5 Proposed Solutions

  1. 1.

    Powerful authentication methods are required to verify the integrity. Explicit requests are needed to permit access to network, and all other accesses are denied implicitly.

  2. 2.

    Smart grid infrastructure may have embedded and also general-purpose systems. Both these should be secured from the malwares. Embedded systems generally run on software from manufacturer that must necessarily have a secure storage which should contain keys that can be used for the validation of the particular software. Key can be made use to validate any software that is newly downloaded.
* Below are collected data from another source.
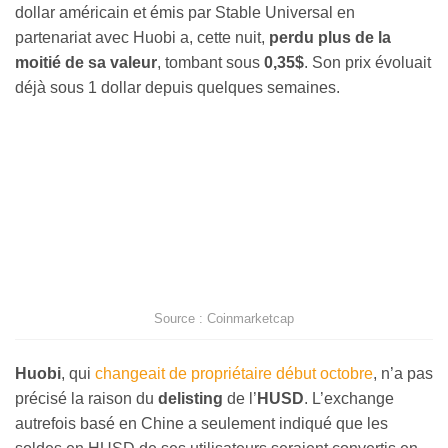
dollar américain et émis par Stable Universal en
partenariat avec Huobi a, cette nuit,
perdu plus de la
moitié de sa valeur
, tombant sous
0,35$
. Son prix évoluait
déjà sous 1 dollar depuis quelques semaines.
Source : Coinmarketcap
Huobi
, qui
changeait de propriétaire début octobre
, n’a pas
précisé la raison du
delisting
de l’
HUSD
. L’exchange
autrefois basé en Chine a seulement indiqué que les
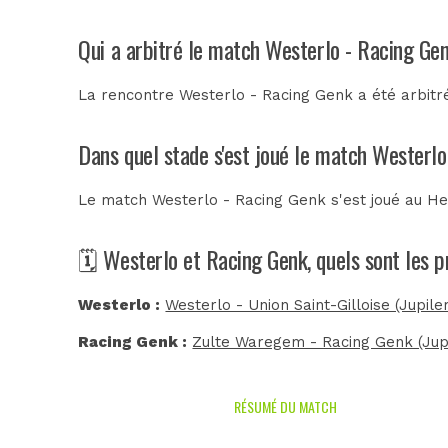
Qui a arbitré le match Westerlo - Racing Ge
La rencontre Westerlo - Racing Genk a été arbit
Dans quel stade s'est joué le match Westerl
Le match Westerlo - Racing Genk s'est joué au
He
🗓️ Westerlo et Racing Genk, quels sont les 
Westerlo :
Westerlo - Union Saint-Gilloise (Jupil
Racing Genk :
Zulte Waregem - Racing Genk (Jup
RÉSUMÉ DU MATCH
Third party generally provides general-purpose systems, and its security is assured by means of updated antivirus solutions which regularly get updated and also by way of intrusion prevention systems.

  3. 3.

    Host-based security measure should be supplemented with intrusion prevention and detection systems (IPS and IDS) so as to guard the system against inside and outside attacks.

  4. 4.

    At least once in a year, vulnerability evaluation should be done to ensure that the interfacing elements are secured.

  5. 5.

    Awareness programs are to be conducted so as to educate network users about the security aspects on using the network so as to avoid possible system threats.

  6. 6.

    Common authentication mechanisms like Internet Protocol Security (IPSec) and Transport Layer Security (TLS) should be employed by the source and destination systems in order to know each other.

  7. 7.

    For safe and secure communication, devices should enable virtual private network (VPN).

  8. 8.

    For reliable and secure communication, devices must use public key infrastructure (PKI) [7]. While using cryptography for security, certain constraints exist like the storage and processing power to execute authentication and encryption mechanisms [8]. This is of major concern in smart grid environment since communications involve various channels of various bandwidths to which all the devices, other entities, and servers will be connected all the time.

  9. 9.

    Data filtering should be done by the utilities in order to obtain the relevant data for their processing.

  10. 10.

    For achieving smart grid security, both control system engineers and software engineers for security must equally be involved.

6 Conclusion

The various attack strategies and its effects on smart metering systems have been identified in this paper. The detailed analysis on the attack regimes indicates a line open up for the future research to introduce secure and appropriate model for smart meter architecture so as to make it secure and can function by ensuring that the model is free from all the various kinds of attacks. The model should be such that it considers all the various categories of attacks including cyber and physical categories. This is of primary importance since the loopholes open up for launching attacks on a smart meter affect the overall functionality of smart grid infrastructure and may lead to the overall destruction of the grid.